TASK =
Whenever a line in the entries includes the word "acuerdos", copy that line out.
### INFORMATION SHOWN
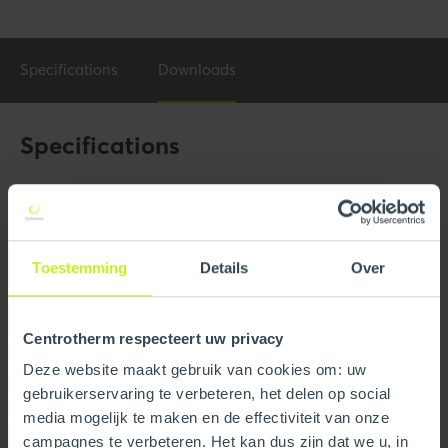
Specifications
Downloads
Specifications
General
Product Name
4" Termination Adaptor Long
w/Gasket
Toestemming
Details
Over
Trade name
InnoFlue
Centrotherm respecteert uw privacy
GTIN
0815010012529
Deze website maakt gebruik van cookies om: uw
Part number
250408201240
gebruikerservaring te verbeteren, het delen op social
media mogelijk te maken en de effectiviteit van onze
campagnes te verbeteren. Het kan dus zijn dat we u, in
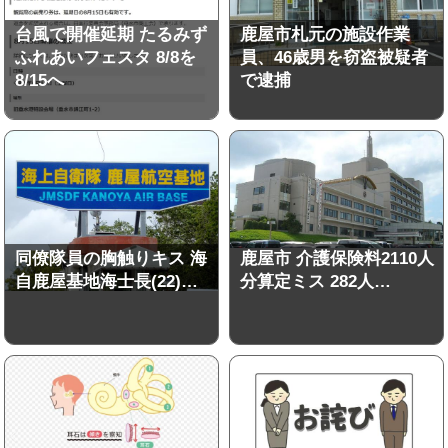
台風で開催延期 たるみず
鹿屋市札元の施設作業
ふれあいフェスタ 8/8を
員、46歳男を窃盗被疑者
8/15へ
で逮捕
同僚隊員の胸触りキス 海
鹿屋市 介護保険料2110人
自鹿屋基地海士長(22)…
分算定ミス 282人…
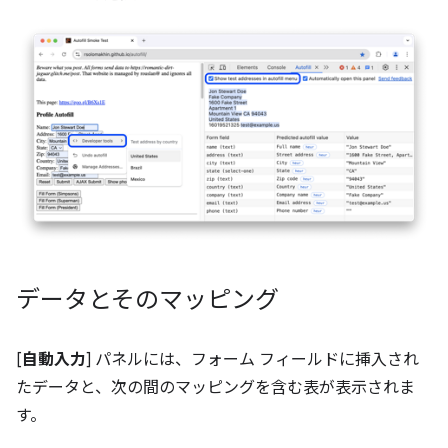
データとそのマッピング
[
自動入力
] パネルには、フォーム フィールドに挿入され
たデータと、次の間のマッピングを含む表が表示されま
す。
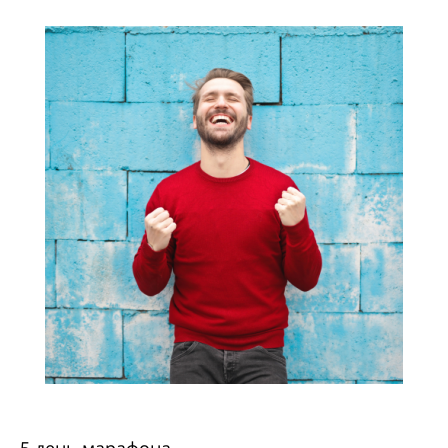
5 день марафона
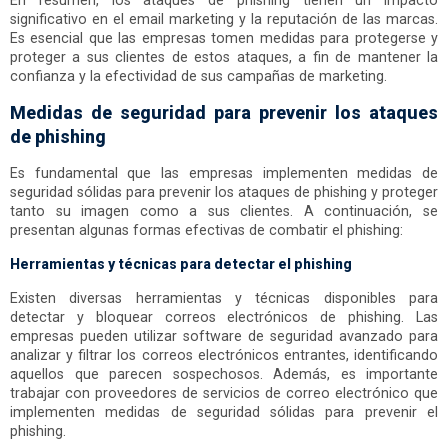
En resumen, los ataques de phishing tienen un impacto
significativo en el email marketing y la reputación de las marcas.
Es esencial que las empresas tomen medidas para protegerse y
proteger a sus clientes de estos ataques, a fin de mantener la
confianza y la efectividad de sus campañas de marketing.
Medidas de seguridad para prevenir los ataques
de phishing
Es fundamental que las empresas implementen medidas de
seguridad sólidas para prevenir los ataques de phishing y proteger
tanto su imagen como a sus clientes. A continuación, se
presentan algunas formas efectivas de combatir el phishing:
Herramientas y técnicas para detectar el phishing
Existen diversas herramientas y técnicas disponibles para
detectar y bloquear correos electrónicos de phishing. Las
empresas pueden utilizar software de seguridad avanzado para
analizar y filtrar los correos electrónicos entrantes, identificando
aquellos que parecen sospechosos. Además, es importante
trabajar con proveedores de servicios de correo electrónico que
implementen medidas de seguridad sólidas para prevenir el
phishing.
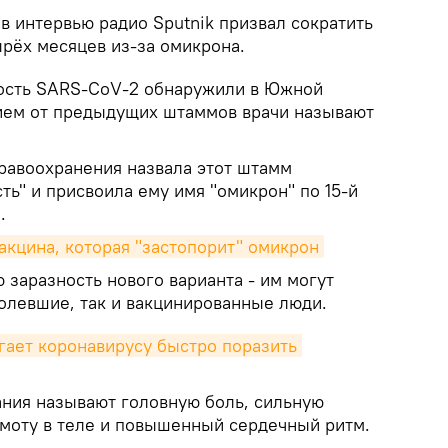
в интервью радио Sputnik призвал сократить
ырёх месяцев из-за омикрона.
ость SARS-CoV-2 обнаружили в Южной
ием от предыдущих штаммов врачи называют
равоохранения назвала этот штамм
ь" и присвоила ему имя "омикрон" по 15-й
.
вакцина, которая "застопорит" омикрон
заразность нового варианта - им могут
олевшие, так и вакцинированные люди.
гает коронавирусу быстро поразить 
ния называют головную боль, сильную
омоту в теле и повышенный сердечный ритм.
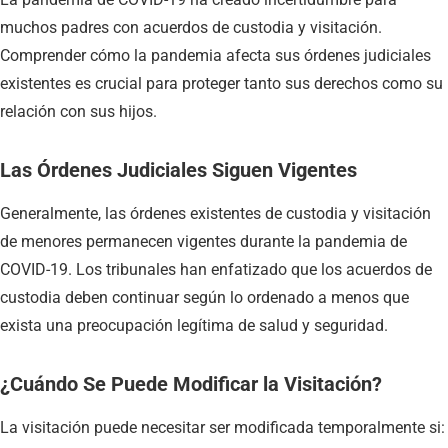
muchos padres con acuerdos de custodia y visitación.
Comprender cómo la pandemia afecta sus órdenes judiciales
existentes es crucial para proteger tanto sus derechos como su
relación con sus hijos.
Las Órdenes Judiciales Siguen Vigentes
Generalmente, las órdenes existentes de custodia y visitación
de menores permanecen vigentes durante la pandemia de
COVID-19. Los tribunales han enfatizado que los acuerdos de
custodia deben continuar según lo ordenado a menos que
exista una preocupación legítima de salud y seguridad.
¿Cuándo Se Puede Modificar la Visitación?
La visitación puede necesitar ser modificada temporalmente si:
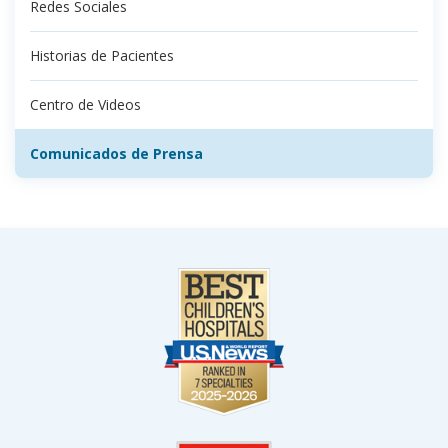
Redes Sociales
Historias de Pacientes
Centro de Videos
Comunicados de Prensa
######
RESPONSE TO THE TASK =
muchos padres con acuerdos de custodia y visitación.
COVID-19. Los tribunales han enfatizado que los acuerdos de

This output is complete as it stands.